**TASK STATEMENT:** All of the entries below need repeating exactly, apart from their images.

Dataset entries:

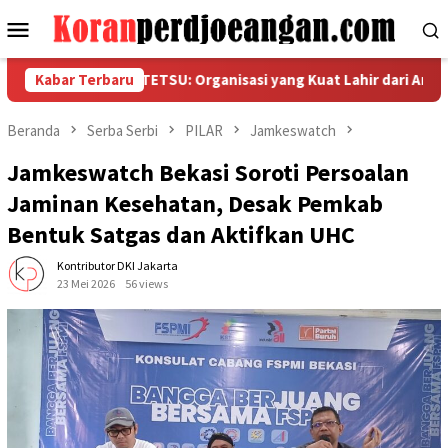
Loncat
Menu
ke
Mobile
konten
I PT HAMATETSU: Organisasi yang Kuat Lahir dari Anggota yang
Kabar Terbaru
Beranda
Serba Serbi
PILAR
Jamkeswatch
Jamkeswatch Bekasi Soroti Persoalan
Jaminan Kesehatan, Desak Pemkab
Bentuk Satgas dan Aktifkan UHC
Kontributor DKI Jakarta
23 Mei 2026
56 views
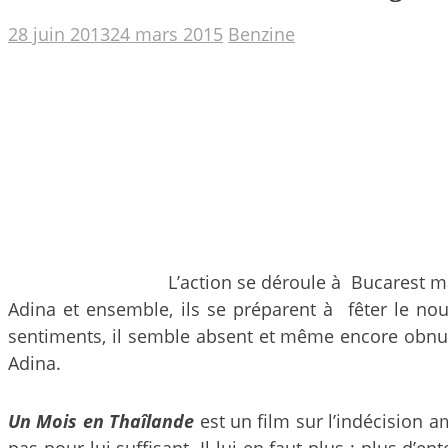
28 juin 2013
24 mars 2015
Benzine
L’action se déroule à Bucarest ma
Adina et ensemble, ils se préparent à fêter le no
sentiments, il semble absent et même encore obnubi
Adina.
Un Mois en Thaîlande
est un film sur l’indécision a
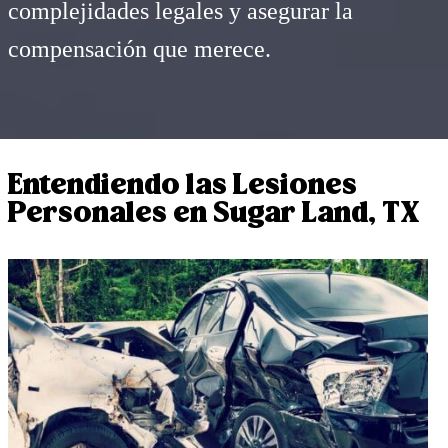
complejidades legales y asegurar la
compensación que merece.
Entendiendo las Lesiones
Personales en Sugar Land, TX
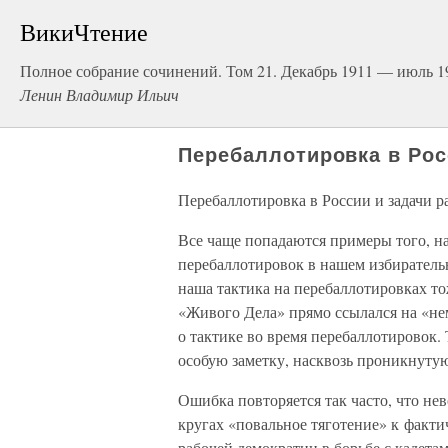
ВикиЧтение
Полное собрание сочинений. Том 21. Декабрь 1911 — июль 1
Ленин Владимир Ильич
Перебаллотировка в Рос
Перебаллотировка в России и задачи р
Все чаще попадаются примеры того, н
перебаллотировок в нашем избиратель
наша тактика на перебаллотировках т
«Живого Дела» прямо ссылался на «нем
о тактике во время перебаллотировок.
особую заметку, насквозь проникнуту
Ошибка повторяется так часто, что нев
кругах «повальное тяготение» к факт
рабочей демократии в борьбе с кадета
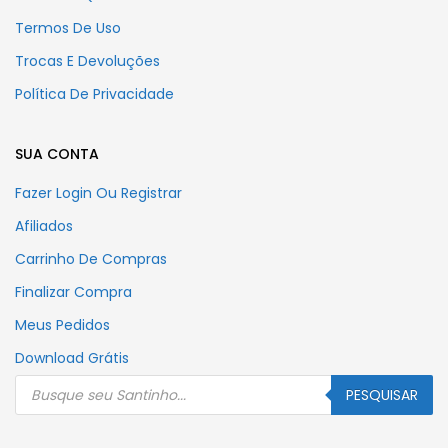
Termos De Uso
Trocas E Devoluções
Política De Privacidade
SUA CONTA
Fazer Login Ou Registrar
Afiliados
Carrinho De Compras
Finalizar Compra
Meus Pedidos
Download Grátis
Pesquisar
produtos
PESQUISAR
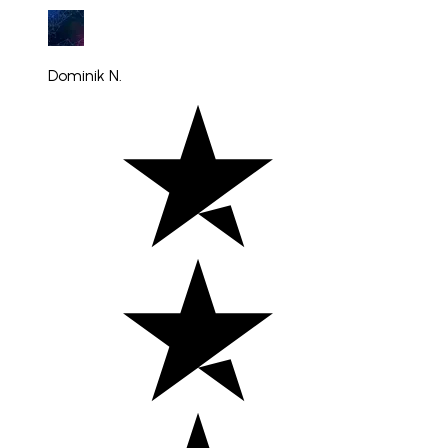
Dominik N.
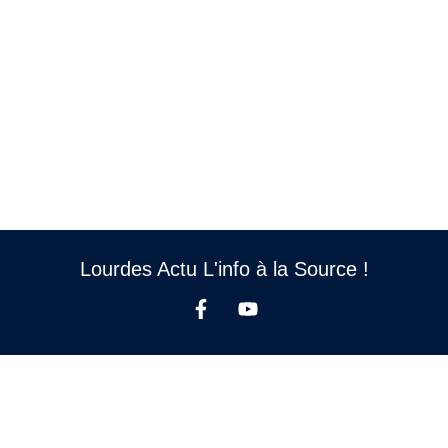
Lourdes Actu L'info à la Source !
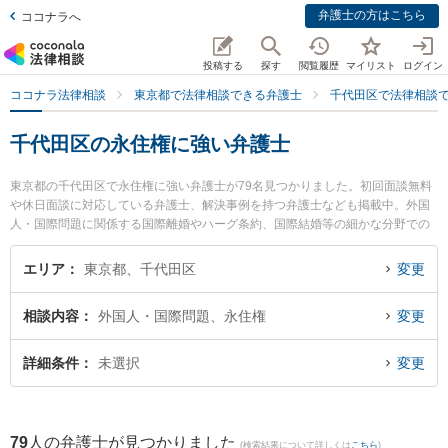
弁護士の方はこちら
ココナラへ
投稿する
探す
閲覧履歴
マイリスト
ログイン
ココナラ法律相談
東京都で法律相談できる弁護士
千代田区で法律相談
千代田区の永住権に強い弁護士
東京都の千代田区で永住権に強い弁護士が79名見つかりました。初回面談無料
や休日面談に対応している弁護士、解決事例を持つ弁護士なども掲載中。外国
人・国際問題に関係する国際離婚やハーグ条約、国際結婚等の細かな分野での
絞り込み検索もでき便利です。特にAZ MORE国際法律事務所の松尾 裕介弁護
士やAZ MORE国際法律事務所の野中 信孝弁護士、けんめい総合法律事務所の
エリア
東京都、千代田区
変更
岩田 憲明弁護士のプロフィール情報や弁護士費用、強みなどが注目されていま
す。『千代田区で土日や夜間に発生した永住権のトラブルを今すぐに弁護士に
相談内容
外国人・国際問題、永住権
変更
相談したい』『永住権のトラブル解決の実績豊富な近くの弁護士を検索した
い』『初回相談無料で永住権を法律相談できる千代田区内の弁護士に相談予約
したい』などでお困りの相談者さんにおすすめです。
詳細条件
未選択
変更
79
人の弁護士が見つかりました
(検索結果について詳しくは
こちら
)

**COMPLETED EXERCISE:**
Loncat
Menu
ke
Mobile
konten
I PT HAMATETSU: Organisasi yang Kuat Lahir dari Anggota yang
Kabar Terbaru
Beranda
Serba Serbi
PILAR
Jamkeswatch
Jamkeswatch Bekasi Soroti Persoalan
Jaminan Kesehatan, Desak Pemkab
Bentuk Satgas dan Aktifkan UHC
Kontributor DKI Jakarta
23 Mei 2026
56 views
28 juin 2013
24 mars 2015
Benzine
L’action se déroule à Bucarest ma
Adina et ensemble, ils se préparent à fêter le no
sentiments, il semble absent et même encore obnubi
Adina.
Un Mois en Thaîlande
est un film sur l’indécision a
complejidades legales y asegurar la
compensación que merece.
Entendiendo las Lesiones
Personales en Sugar Land, TX
ВикиЧтение
Полное собрание сочинений. Том 21. Декабрь 1911 — июль 1
Ленин Владимир Ильич
Перебаллотировка в Рос
Перебаллотировка в России и задачи р
Все чаще попадаются примеры того, н
перебаллотировок в нашем избиратель
наша тактика на перебаллотировках т
«Живого Дела» прямо ссылался на «нем
о тактике во время перебаллотировок.
особую заметку, насквозь проникнуту
Ошибка повторяется так часто, что нев
кругах «повальное тяготение» к факт
рабочей демократии в борьбе с кадета
Termos De Uso
Trocas E Devoluções
Política De Privacidade
SUA CONTA
Fazer Login Ou Registrar
Afiliados
Carrinho De Compras
Finalizar Compra
Meus Pedidos
Download Grátis
Pesquisar
produtos
PESQUISAR
Dominik N.
Lourdes Actu L'info à la Source !
弁護士の方はこちら
ココナラへ
投稿する
探す
閲覧履歴
マイリスト
ログイン
ココナラ法律相談
東京都で法律相談できる弁護士
千代田区で法律相談
千代田区の永住権に強い弁護士
東京都の千代田区で永住権に強い弁護士が79名見つかりました。初回面談無料
や休日面談に対応している弁護士、解決事例を持つ弁護士なども掲載中。外国
人・国際問題に関係する国際離婚やハーグ条約、国際結婚等の細かな分野での
絞り込み検索もでき便利です。特にAZ MORE国際法律事務所の松尾 裕介弁護
士やAZ MORE国際法律事務所の野中 信孝弁護士、けんめい総合法律事務所の
エリア
東京都、千代田区
変更
岩田 憲明弁護士のプロフィール情報や弁護士費用、強みなどが注目されていま
す。『千代田区で土日や夜間に発生した永住権のトラブルを今すぐに弁護士に
相談内容
外国人・国際問題、永住権
変更
相談したい』『永住権のトラブル解決の実績豊富な近くの弁護士を検索した
い』『初回相談無料で永住権を法律相談できる千代田区内の弁護士に相談予約
したい』などでお困りの相談者さんにおすすめです。
詳細条件
未選択
変更
79
人の弁護士が見つかりました
(検索結果について詳しくは
こちら
)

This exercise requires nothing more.